Ламанику тринадцать, и всё, что может Уилл — молчаливо оставаться рядом, когда тот этого хочет. Придерживать для него почти всегда пустующее кресло в углу, заваривать чай, залеплять пластырями содранные коленки и обрабатывать ссадины, полученные в многочисленных склоках.
Другим детям совсем не нравится Ламаник. Не нравится его дурацкое имя, смешное родимое пятно на лбу, острый, как бритва, язык и абсолютное нежелание играть в команде. Это всё, что им видно в Глифуле, и этого более чем достаточно. В отличие от них, Уилл знает, куда смотреть, и потому наблюдает гораздо больше.
Ламаник — смышлёный, но ленится развивать эту свою сильнейшую сторону. Ламаник — болезненно тощий, слабый, но в драки влезает раз за разом и дерётся так, что всего за пару месяцев репутация складывается вполне определённая: и его уже боятся задирать группами меньше четырёх человек.
Ламаник упрямый. Ламаник голоден до чужого тепла, которое поглощает жадно, не умея давать собственное взамен, но слишком горд, чтобы попросить о помощи и поддержке. Он всеми силами изображает независимость и безразличие, но очень, очень одинок. У него всегда холодные руки, и с тех пор, как ему исполняется тринадцать, каждую неделю по четвергам он приходит к доктору Сайферу. Греет пальцы о кружки с чаем, сам греется от его улыбки. И по понедельникам, когда Уилл приезжает в детдом после выходных, ещё до подъёма в восемь утра Ламаник всегда ждёт его у окна своей спальни. Думает, что его, спрятавшегося в тени, не видно, но Уилл, конечно же, всякий раз замечает и узнаёт тонкую мальчишечью фигурку ещё из машины.
На первое Рождество в их детском доме Сайфер дарит ему собственноручно сделанный свитер. Крупной вязки, мешковатый, слегка несуразный, но мягкий и тёплый, и ещё — в точности под цвет глаз мальчишки. Ламаник косится на подарок с неподдельной брезгливостью, комкает ткань в бледных пальцах, фыркает пренебрежительно и не говорит даже простого «спасибо». Впрочем, Уилл не расстраивается. Спустя полгода всё остаётся по-прежнему, а он знает твёрдо: до сих пор и ночи не прошло, чтобы Ламаник не лёг спать в чём-то другом, кроме этого глупого свитера.

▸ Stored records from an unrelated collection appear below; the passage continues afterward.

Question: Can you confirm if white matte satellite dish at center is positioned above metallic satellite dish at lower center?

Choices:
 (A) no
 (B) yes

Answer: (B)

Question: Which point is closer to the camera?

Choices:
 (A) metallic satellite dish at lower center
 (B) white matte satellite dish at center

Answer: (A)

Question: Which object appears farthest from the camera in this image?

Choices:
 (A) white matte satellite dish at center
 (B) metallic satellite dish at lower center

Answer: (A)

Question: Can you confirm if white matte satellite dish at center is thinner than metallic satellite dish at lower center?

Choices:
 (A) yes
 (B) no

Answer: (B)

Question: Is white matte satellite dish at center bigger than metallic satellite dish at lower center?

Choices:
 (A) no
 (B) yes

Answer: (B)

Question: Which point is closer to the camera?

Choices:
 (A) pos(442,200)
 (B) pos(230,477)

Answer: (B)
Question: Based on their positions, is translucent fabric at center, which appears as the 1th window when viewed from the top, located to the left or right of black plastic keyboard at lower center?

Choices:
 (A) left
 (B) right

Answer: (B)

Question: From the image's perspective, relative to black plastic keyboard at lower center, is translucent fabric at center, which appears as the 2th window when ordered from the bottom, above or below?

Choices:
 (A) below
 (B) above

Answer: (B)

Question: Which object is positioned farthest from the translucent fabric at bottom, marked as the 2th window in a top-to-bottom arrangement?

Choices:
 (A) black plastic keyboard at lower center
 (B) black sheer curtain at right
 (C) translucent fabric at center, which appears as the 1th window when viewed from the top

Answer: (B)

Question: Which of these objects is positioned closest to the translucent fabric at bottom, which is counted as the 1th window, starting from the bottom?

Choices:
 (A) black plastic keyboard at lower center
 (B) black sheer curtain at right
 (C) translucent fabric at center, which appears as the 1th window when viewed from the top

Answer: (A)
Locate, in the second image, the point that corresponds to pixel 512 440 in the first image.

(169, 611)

Ламанику четырнадцать, когда он заговаривает, честным и почти открытым диалогом, с Уильямом в первый раз. Они не обсуждают ничего серьёзного, не поднимают больных и тяжёлых тем — и всё же для них обоих это огромный шаг вперёд. Уилл рассказывает, как целое десятилетие назад впервые в одиночестве оказался на побережье. На одном уединённом пляже неподалёку от Балтимора, всего в двух часах на машине от детдома. Там было зябко, дул сырой и промозглый ветер, волны бились о скалистый берег и стекали по каменистому подступу быстро тающей пеной. Рекой и Чесапикским заливом в отдалении можно было любоваться до бездыханности чистого восторга; кожа, на которую попадали солёные брызги, покрываясь мурашками, совсем скоро сплошь онемела от холода, но он всё равно провёл там целую ночь, потому как попросту не сумел заставить себя уйти.
— Это был особенный день, — произносит Уилл очень серьёзно. Он не врёт — просто недоговаривает. День действительно был особенным: отличался от прочих в первую очередь медицинской справкой, приговором и жирным крестом на всей последующей жизни.

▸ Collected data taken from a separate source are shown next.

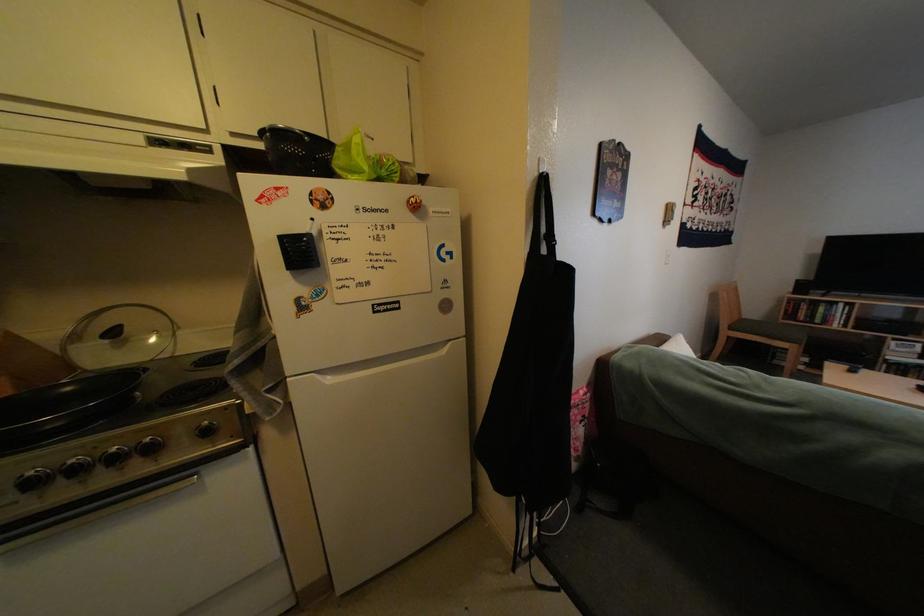 This screenshot has height=616, width=924. Describe the element at coordinates (779, 331) in the screenshot. I see `the chair sitting surface` at that location. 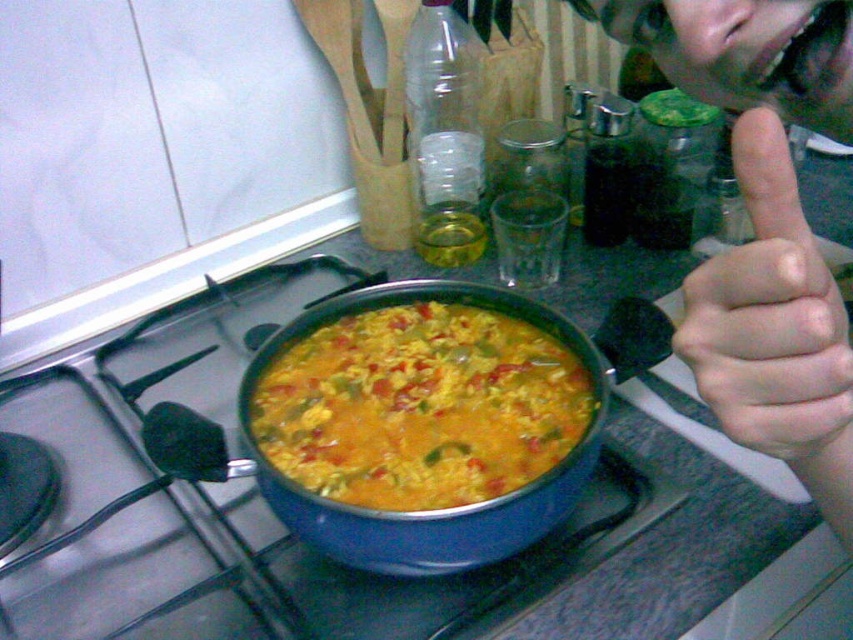 Question: Is yellow matte rice at center positioned in front of pale skin hand at upper right?

Choices:
 (A) yes
 (B) no

Answer: (B)

Question: Estimate the real-world distances between objects in this image. Which object is farther from the blue matte pan at center?

Choices:
 (A) yellow matte rice at center
 (B) pale skin hand at upper right

Answer: (B)

Question: Observing the image, what is the correct spatial positioning of blue matte pan at center in reference to pale skin hand at upper right?

Choices:
 (A) left
 (B) right

Answer: (A)

Question: Which point appears closest to the camera in this image?

Choices:
 (A) (47, 536)
 (B) (410, 385)

Answer: (B)

Question: Can you confirm if yellow matte rice at center is positioned above pale skin hand at upper right?

Choices:
 (A) no
 (B) yes

Answer: (A)

Question: Which object is the closest to the blue matte pan at center?

Choices:
 (A) pale skin hand at upper right
 (B) yellow matte rice at center

Answer: (B) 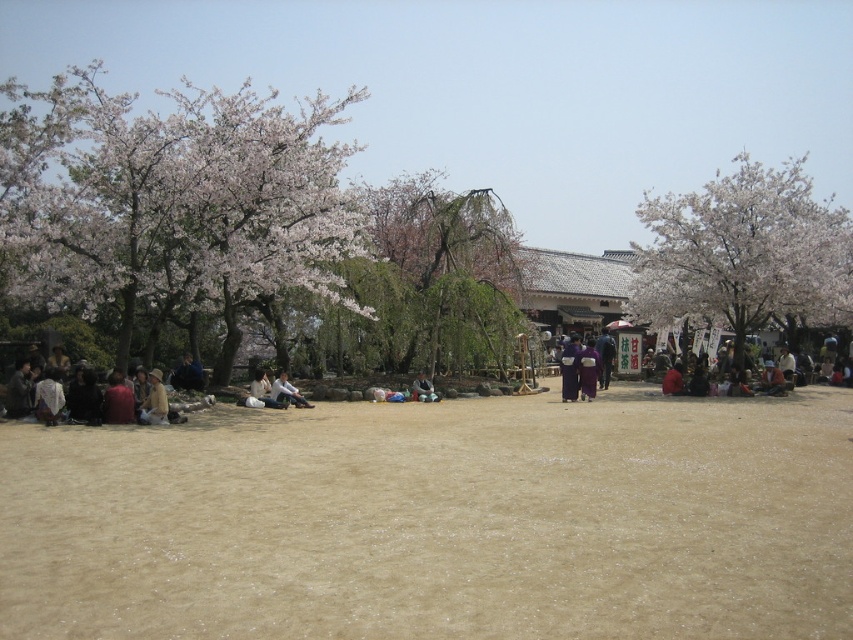 Is matte brown jacket at lower left taller than dark purple fabric at center?

In fact, matte brown jacket at lower left may be shorter than dark purple fabric at center.

Which is more to the left, matte brown jacket at lower left or dark purple fabric at center?

Positioned to the left is matte brown jacket at lower left.

Image resolution: width=853 pixels, height=640 pixels. Identify the location of matte brown jacket at lower left. (117, 401).

Where is `matte brown jacket at lower left`? matte brown jacket at lower left is located at coordinates (117, 401).

You are a GUI agent. You are given a task and a screenshot of the screen. Output one action in this format:
    pyautogui.click(x=<x>, y=<y>)
    Task: Click on the light brown fabric bag at center
    
    Given the screenshot: What is the action you would take?
    pyautogui.click(x=264, y=390)

Does light brown fabric bag at center appear over dark purple kimono at center?

Yes.

Which is behind, point (260, 371) or point (432, 387)?

Positioned behind is point (432, 387).

I want to click on light brown fabric bag at center, so click(264, 390).

Who is positioned more to the right, white blossoming tree at left or matte brown jacket at lower left?

From the viewer's perspective, matte brown jacket at lower left appears more on the right side.

Is point (170, 269) closer to viewer compared to point (114, 387)?

No, it is behind (114, 387).

Locate an element on the screen. white blossoming tree at left is located at coordinates (172, 204). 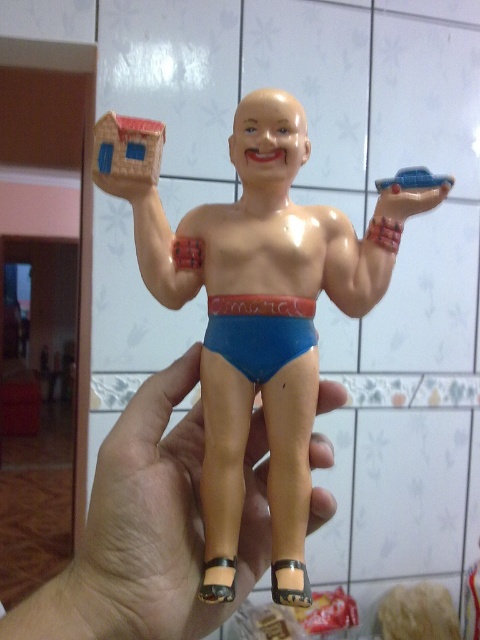 Question: Which point is farther to the camera?

Choices:
 (A) blue matte diaper at center
 (B) blue plastic car at upper right

Answer: (B)

Question: Considering the real-world distances, which object is farthest from the matte plastic hand at lower center?

Choices:
 (A) blue matte diaper at center
 (B) matte plastic toy at center

Answer: (A)

Question: Is matte plastic hand at lower center thinner than blue matte diaper at center?

Choices:
 (A) no
 (B) yes

Answer: (A)

Question: Which point appears closest to the camera in this image?

Choices:
 (A) (304, 323)
 (B) (350, 310)
 (C) (384, 180)
 (D) (176, 371)

Answer: (A)

Question: Can you confirm if matte plastic toy at center is positioned below blue plastic car at upper right?

Choices:
 (A) no
 (B) yes

Answer: (B)

Question: Does matte plastic hand at lower center have a greater width compared to blue matte diaper at center?

Choices:
 (A) yes
 (B) no

Answer: (A)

Не сторонник суицидальных мыслей, в тот день он искренне считал, что камень на шею и шаг вперёд способны стать выходом. Смелости ему, впрочем, не хватило. Как и всегда.
Уиллу вообще не хватает многого. Куда не плюнь — сплошные запреты. Нельзя жениться и нельзя заводить детей. Нельзя позволять кому-то привязываться к себе, нельзя приручать потерянных и брошенных: им больше не к кому будет пойти, а его однажды не станет, и этот его уход будет хуже любого предательства.
Уилл ненавидит себя за то, что идёт против собственных принципов.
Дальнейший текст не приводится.